Une comédienne joue, dans un film qui reste inachevé, le rôle d’une terroriste arabe que des parachutistes torturent. Pour mieux incarner son personnage, elle se torture elle-même. Étroitement mêlées, la fiction et la réalité font de sa vie un calvaire: elle est séparée de son fils et de son amant Hamdias, le réalisateur du film; un producteur l’humilie, des intellectuels de gauche se moquent de sa foi révolutionnaire… Derrière la caméra, Hamdias assiste à sa souffrance.

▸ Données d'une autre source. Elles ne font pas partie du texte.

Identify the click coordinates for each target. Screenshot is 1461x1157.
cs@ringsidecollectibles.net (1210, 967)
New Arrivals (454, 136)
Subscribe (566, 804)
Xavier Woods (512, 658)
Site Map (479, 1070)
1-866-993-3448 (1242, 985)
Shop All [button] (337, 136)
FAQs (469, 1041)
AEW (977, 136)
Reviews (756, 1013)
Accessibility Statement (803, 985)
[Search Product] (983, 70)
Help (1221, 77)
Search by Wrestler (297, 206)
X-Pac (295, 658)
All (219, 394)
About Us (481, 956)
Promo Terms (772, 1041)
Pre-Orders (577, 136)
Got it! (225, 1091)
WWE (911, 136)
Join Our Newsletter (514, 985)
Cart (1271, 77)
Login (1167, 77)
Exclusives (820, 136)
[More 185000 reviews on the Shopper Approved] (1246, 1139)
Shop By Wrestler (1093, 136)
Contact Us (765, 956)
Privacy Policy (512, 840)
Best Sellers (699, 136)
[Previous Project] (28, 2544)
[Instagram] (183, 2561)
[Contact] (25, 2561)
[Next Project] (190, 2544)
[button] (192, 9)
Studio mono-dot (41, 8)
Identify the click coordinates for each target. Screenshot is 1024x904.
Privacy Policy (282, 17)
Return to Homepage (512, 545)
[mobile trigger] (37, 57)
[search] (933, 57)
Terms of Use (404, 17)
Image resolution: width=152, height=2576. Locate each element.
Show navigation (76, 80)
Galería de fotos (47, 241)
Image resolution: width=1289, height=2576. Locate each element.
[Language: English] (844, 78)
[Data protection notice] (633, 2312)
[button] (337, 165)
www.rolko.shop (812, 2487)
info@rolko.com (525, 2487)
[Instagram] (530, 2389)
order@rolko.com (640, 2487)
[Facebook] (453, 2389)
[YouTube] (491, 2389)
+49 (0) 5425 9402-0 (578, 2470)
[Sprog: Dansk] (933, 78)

SIC TRANSIT PELLICULA MUNDI

Que faire, que dire, trente ans après, de Gloria Mundi? Réponse, en forme de satire féroce et excessive, à l’omerta entourant les bourreaux de la guerre d’Algérie, le pamphlet fiévreux de Nico Papatakis ressort aujourd’hui en copie réformée. Pas rénovée: reformée. Comme si Papatakis n’assumait pas que, "un certain temps après la réalisation de l’œuvre, le contexte historique s’estompe", selon la juste formule de Jean-Claude Biette (cf. En savoir plus). Le film est aujourd’hui autre, comporte un prologue lourdement didactique, a remasterisé ses explosions et s’est même peuplé de figurants de synthèse. Désormais s’y meuvent étrangement ces nonchalants fantômes numériques, poussant de semblables silhouettes floues dans une Seine aux tumultes factices, dressant leurs carrures brouillardeuses entre l’héroïne et le monde… Gloria Mundi 2005 (regardez les fiches techniques officielles, 1975 n’y est plus) ne serait donc pas une ressortie. Si l’on désirait (re)découvrir le brûlot qui fit scandale au beau milieu des seventies et fut vidé des salles manu militari, il faudra repasser.

HOMINEM TE ESSE MEMENTO

On y revient: qu’est-ce, alors, à dire? Que Papatakis veut-il qu’on voie, maintenant, dans l’histoire de cette femme s’écrasant des mégots sur les seins, s’électrocutant les tétons et le pubis, en vue d’éructer le cri le plus juste possible à son metteur en scène de petit ami? Une Star Academy de la gégène? Une dénonciation des tortures irakiennes? A dire vrai, la réponse nous importe peu. Quelles que soient les intentions, on se gardera de les exposer. Car ce qui importe, c’est seulement le cri, le hurlement - et la justesse du cri. La justesse de la douleur, elle, n’est jamais à prouver. Que l’on demande à ce cri d’être bon, d’hurler vrai, voilà la singulière horreur du cinéma. Son motif hypnogène, itou. Ainsi passent la gloire du monde et la nécessité du cri. En 1975, en 2005, n’importe quand, Gloria Mundi ne se lamente pas, il vocifère; ne provoque pas, il agit; ne menace pas, il passe à exécution. Cette dernière peut bien être maladroite, datée, prétentieuse, expansive, grotesque, gênante… On en prend acte. Mais il en restera toujours, malgré tout, quelque chose: un cri, un déchirement, un fracas salutaires.

par Guillaume Massart

En savoir plus

Cité dans cette critique, un extrait d’un article du regretté cinéaste Jean-Claude Biette, datant de 1999 et demeuré non achevé, paraît illustrer l’idée des présentes lignes. Aussi mérite-t-il d’être, au moins partiellement, ici reproduit.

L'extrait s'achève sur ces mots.